Myelin sheath, either in white matter or in other regions of brain, is vulnerable to
ischemia. The specific events involved in the progression of
ischemia in white matter have not yet been elucidated. The aim of this study was to determine histopathological alterations in cerebral white matter and levels of
myelin basic protein (MBP) in
ischemia-injured brain tissue during the acute and subacute phases of central nervous injury following whole-
brain ischemia. The whole
cerebral ischemia model (four-vessel occlusion (4-VO)) was established in adult Sprague-Dawley rats and MBP gene expression and
protein levels in the brain tissue were measured using reverse transcription-polymerase chain reaction and
enzyme-linked
immunosorbent assay (ELISA) at 2 days, 4 days, 7 days, 14 days, and 28 days following
ischemia.
Demyelination was determined by
Luxol fast blue myelin staining, routine histopathological staining, and electron microscopy in injured brain tissue.

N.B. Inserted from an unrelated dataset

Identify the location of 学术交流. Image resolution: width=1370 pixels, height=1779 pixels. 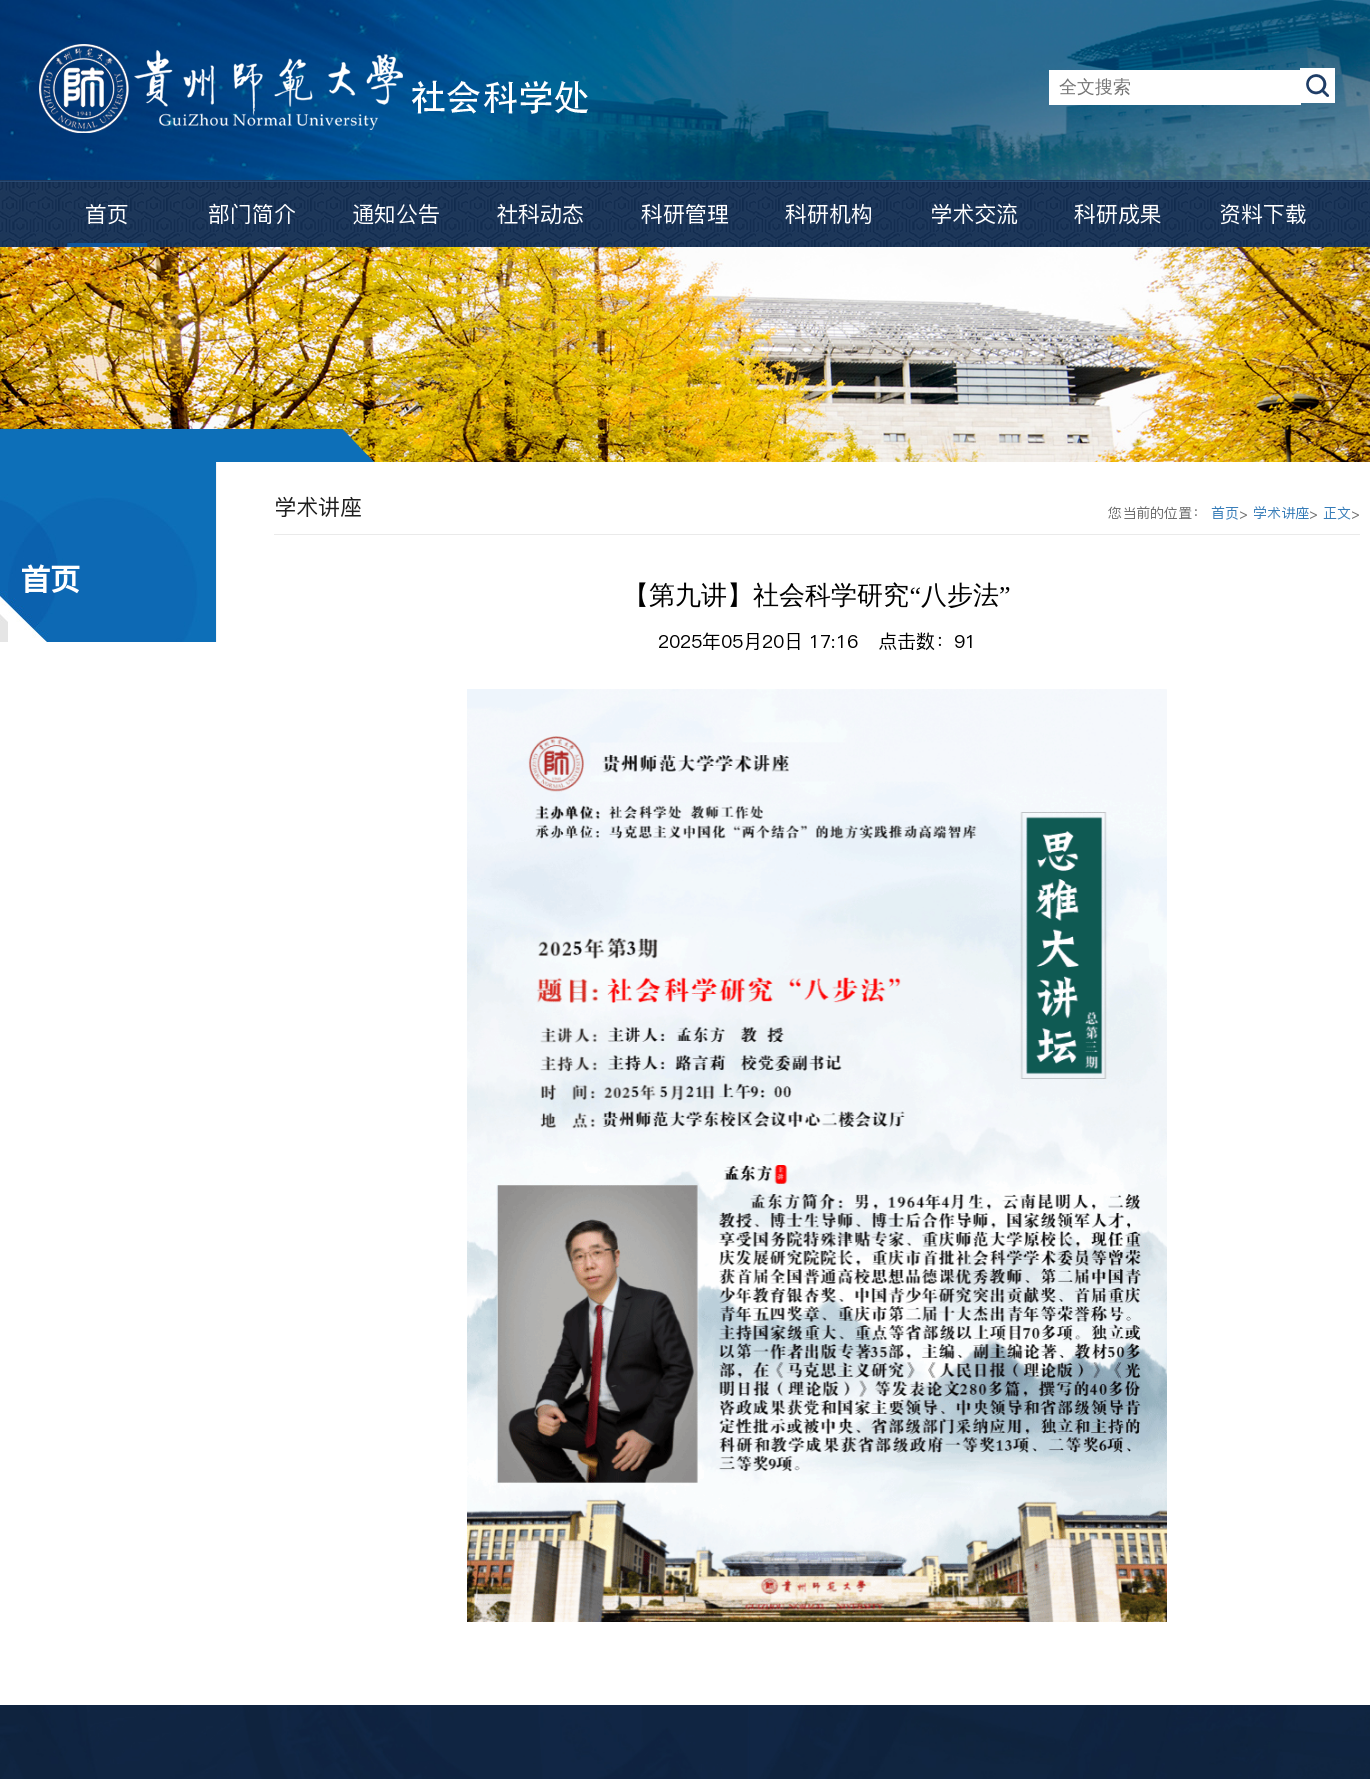
(974, 214).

Results showed that
edema, vascular dilation, focal
necrosis,
demyelination, adjacent reactive
gliosis and
inflammation occurred 7 days after
ischemia in HE staining and recovered to control levels at 28 days. The absence of
Luxol fast blue staining and vacuolation was clearly visible at 7 days, 14 days, and 28 days. Semiquantitative analysis showed that the transparency of myelin had decreased significantly by 7 days, 14 days, and 28 days.

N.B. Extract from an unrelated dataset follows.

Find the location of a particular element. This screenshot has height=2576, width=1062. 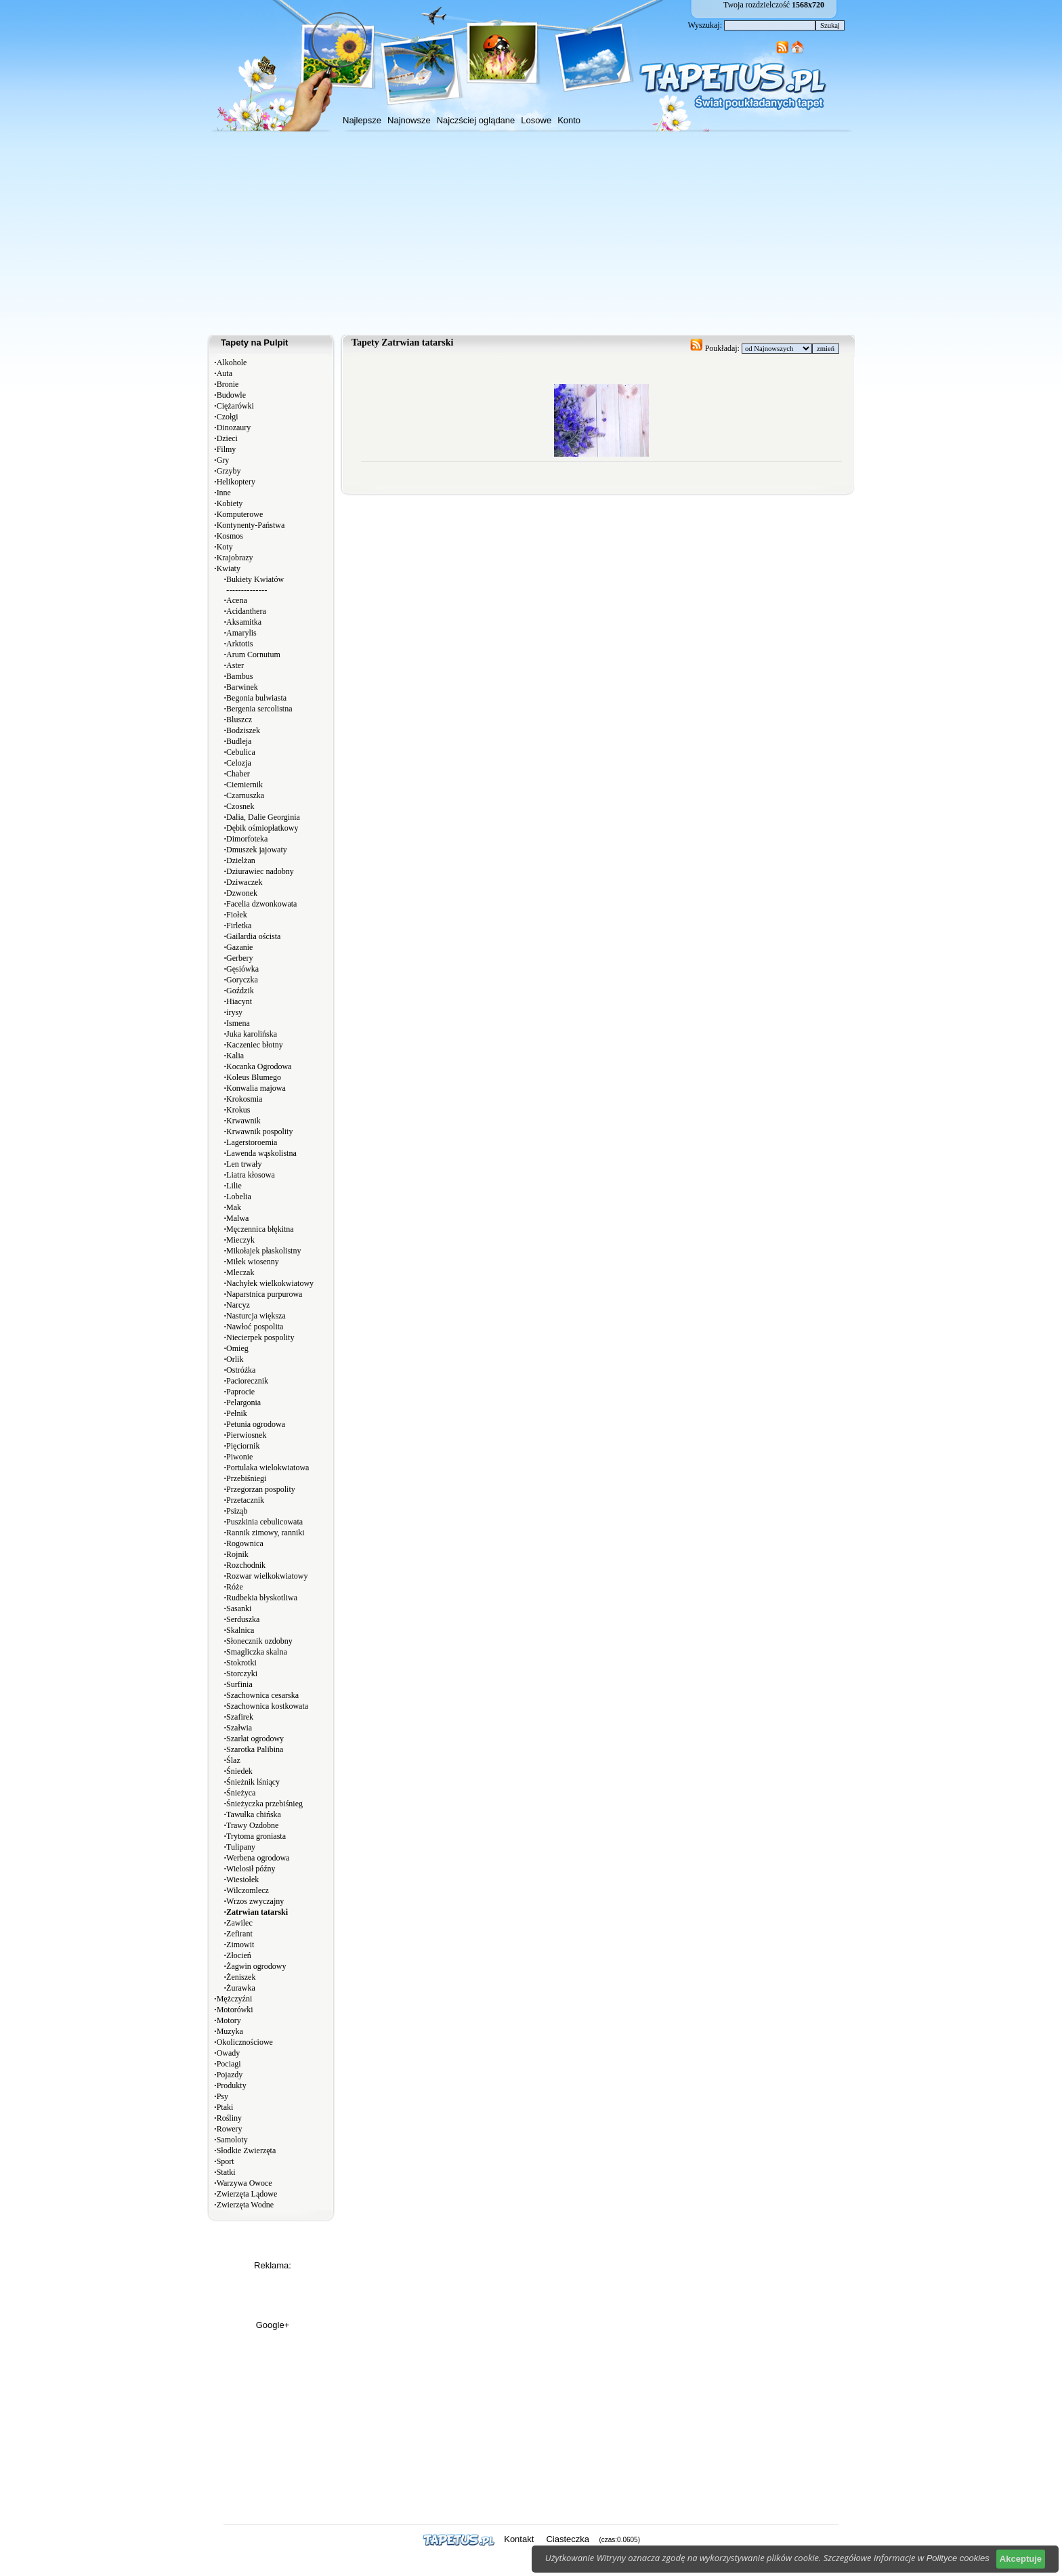

Muzyka is located at coordinates (230, 2031).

Demyelination and ultrastructual changes were detected 7 days after
ischemia. The relative levels of MBP
mRNA decreased 2 days after
ischemia and this trend continued throughout the remaining four points in time. The MBP levels measured using ELISA also decreased significantly at 2 days and 4 days, but they recovered by 7 days and returned to control levels by 14 days. These results suggest that the impact of
ischemia on cerebral white matter is time-sensitive and that different effects may follow different courses over time.